**Saved entries:**
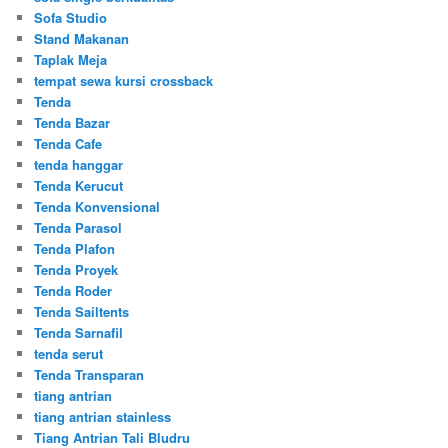
Sofa Studio
Stand Makanan
Taplak Meja
tempat sewa kursi crossback
Tenda
Tenda Bazar
Tenda Cafe
tenda hanggar
Tenda Kerucut
Tenda Konvensional
Tenda Parasol
Tenda Plafon
Tenda Proyek
Tenda Roder
Tenda Sailtents
Tenda Sarnafil
tenda serut
Tenda Transparan
tiang antrian
tiang antrian stainless
Tiang Antrian Tali Bludru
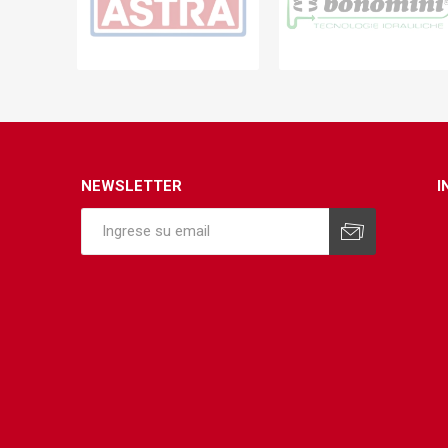
Infraest
(abaste
desagu
Redes d
Redes d
NEWSLETTER
I
ARYAR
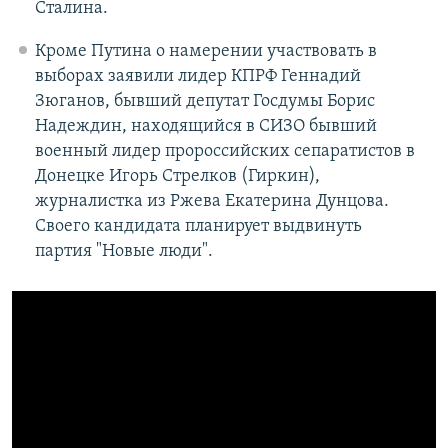
Сталина.
Кроме Путина о намерении участвовать в
выборах заявили лидер КПРФ Геннадий
Зюганов, бывший депутат Госдумы Борис
Надеждин, находящийся в СИЗО бывший
военный лидер пророссийских сепаратистов в
Донецке Игорь Стрелков (Гиркин),
журналистка из Ржева Екатерина Дунцова.
Своего кандидата планирует выдвинуть
партия "Новые люди".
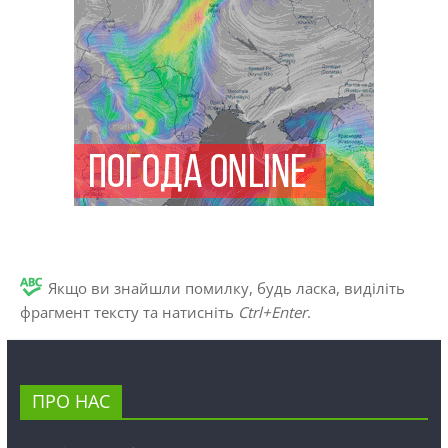
Якщо ви знайшли помилку, будь ласка, виділіть
фрагмент тексту та натисніть
Ctrl+Enter
.
ПРО НАС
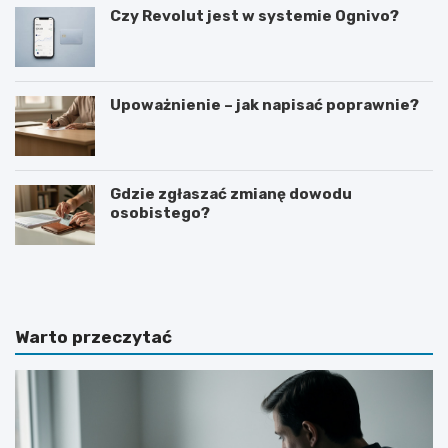
Czy Revolut jest w systemie Ognivo?
Upoważnienie – jak napisać poprawnie?
Gdzie zgłaszać zmianę dowodu
osobistego?
J
C
a
z
k
a
p
s
r
w
Warto przeczytać
o
y
s
p
i
o
ć
w
o
i
p
e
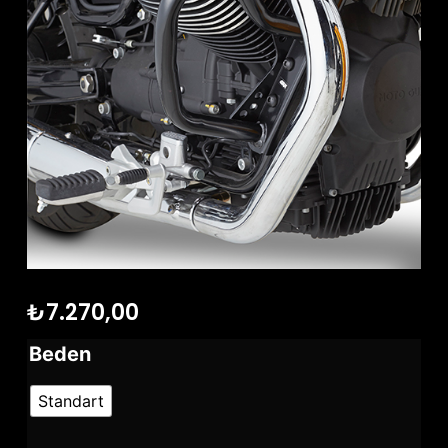
₺
7.270,00
Beden
Standart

**ACTIVITY:** Without changing a word, retype the data above and omit its pictures.

**SOLUTION FOR THIS EXERCISE:**
Sofa Studio
Stand Makanan
Taplak Meja
tempat sewa kursi crossback
Tenda
Tenda Bazar
Tenda Cafe
tenda hanggar
Tenda Kerucut
Tenda Konvensional
Tenda Parasol
Tenda Plafon
Tenda Proyek
Tenda Roder
Tenda Sailtents
Tenda Sarnafil
tenda serut
Tenda Transparan
tiang antrian
tiang antrian stainless
Tiang Antrian Tali Bludru
Infraest
(abaste
desagu
Redes d
Redes d
NEWSLETTER
I
ARYAR
Сталина.
Кроме Путина о намерении участвовать в
выборах заявили лидер КПРФ Геннадий
Зюганов, бывший депутат Госдумы Борис
Надеждин, находящийся в СИЗО бывший
военный лидер пророссийских сепаратистов в
Донецке Игорь Стрелков (Гиркин),
журналистка из Ржева Екатерина Дунцова.
Своего кандидата планирует выдвинуть
партия "Новые люди".
Якщо ви знайшли помилку, будь ласка, виділіть
фрагмент тексту та натисніть
Ctrl+Enter
.
ПРО НАС
Czy Revolut jest w systemie Ognivo?
Upoważnienie – jak napisać poprawnie?
Gdzie zgłaszać zmianę dowodu
osobistego?
J
C
a
z
k
a
p
s
r
w
Warto przeczytać
o
y
s
p
i
o
ć
w
o
i
p
e
₺
7.270,00
Beden
Standart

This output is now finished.